Vloth cried. No really—he cried. “LEAVE ME!” he screamed at the messenger as he threw open the door, tossed a few gold coins at the delivery person and slammed the door shut again in anger.

So… Gentyl was playing that game was she? She was in on this entirely UNFUNNY joke concerning this Gnome and her infatuation with him. It just didn’t make sense.
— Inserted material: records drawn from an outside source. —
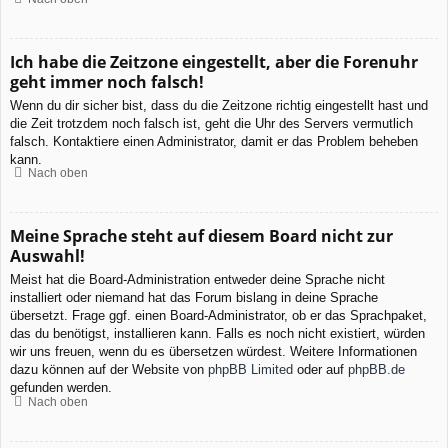
Ich habe die Zeitzone eingestellt, aber die Forenuhr
geht immer noch falsch!
Wenn du dir sicher bist, dass du die Zeitzone richtig eingestellt hast und
die Zeit trotzdem noch falsch ist, geht die Uhr des Servers vermutlich
falsch. Kontaktiere einen Administrator, damit er das Problem beheben
kann.
Nach oben
Meine Sprache steht auf diesem Board nicht zur
Auswahl!
Meist hat die Board-Administration entweder deine Sprache nicht
installiert oder niemand hat das Forum bislang in deine Sprache
übersetzt. Frage ggf. einen Board-Administrator, ob er das Sprachpaket,
das du benötigst, installieren kann. Falls es noch nicht existiert, würden
wir uns freuen, wenn du es übersetzen würdest. Weitere Informationen
dazu können auf der Website von
phpBB Limited
oder auf
phpBB.de
gefunden werden.
Nach oben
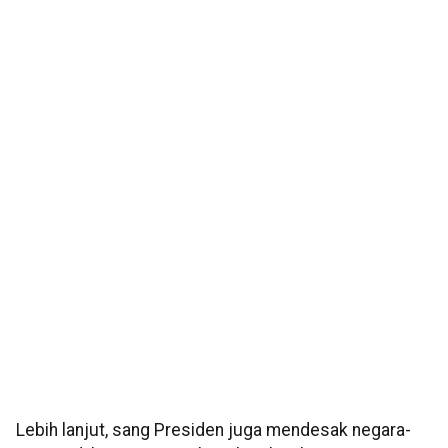
Lebih lanjut, sang Presiden juga mendesak negara-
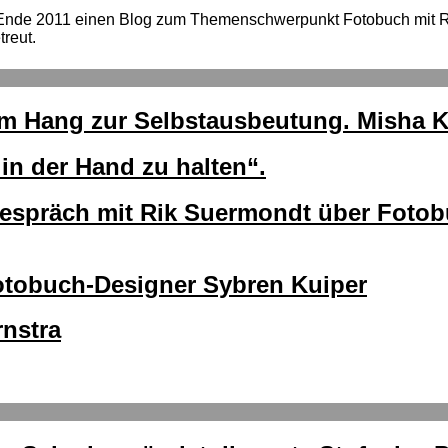
 Ende 2011 einen Blog zum Themenschwerpunkt Fotobuch mit
reut.
em Hang zur Selbstausbeutung. Misha 
in der Hand zu halten“.
espräch mit Rik Suermondt über Fotobü
Fotobuch-Designer Sybren Kuiper
rnstra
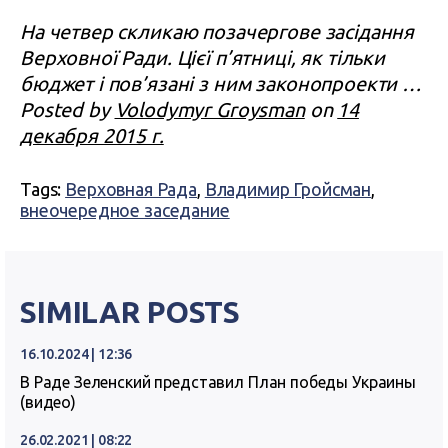
На четвер скликаю позачергове засідання
Верховної Ради. Цієї п’ятниці, як тільки
бюджет і пов’язані з ним законопроекти …
Posted by
Volodymyr Groysman
on
14
декабря 2015 г.
Tags:
Верховная Рада
,
Владимир Гройсман
,
внеочередное заседание
SIMILAR POSTS
16.10.2024 | 12:36
В Раде Зеленский представил План победы Украины
(видео)
26.02.2021 | 08:22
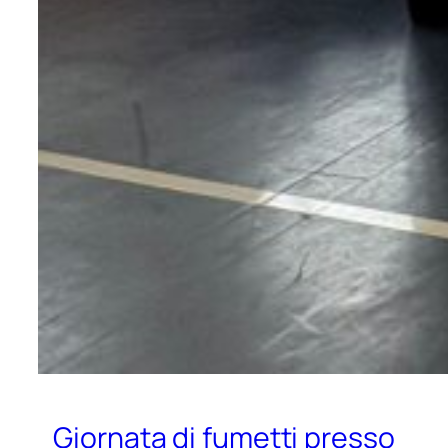
Giornata di fumetti presso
First of all, Spricket Sprinklesprocket had LONG since gotten over her crush on him. He vaguely recalled a letter of proposal she had written to his good friend, Abominus, courting him after moving on from Vloth.



Dear Mister Really Neat and Only Slightly Maggoty Abominus Sir,

I would like to take an opportunity and tell you, once again, that you may have my hand in marriage. Granted, said hand might not still be attached, prolly not the one with which I was born, but a hand nonetheless!

I think with your maggots and slight speech impediment, and my disgusting oozeling and stream of consciousness speech, we would make an unstoppable pair. I find you to be just as handsome as the day you were buried, and I know that with my cooking you could actually put some meat on those bones.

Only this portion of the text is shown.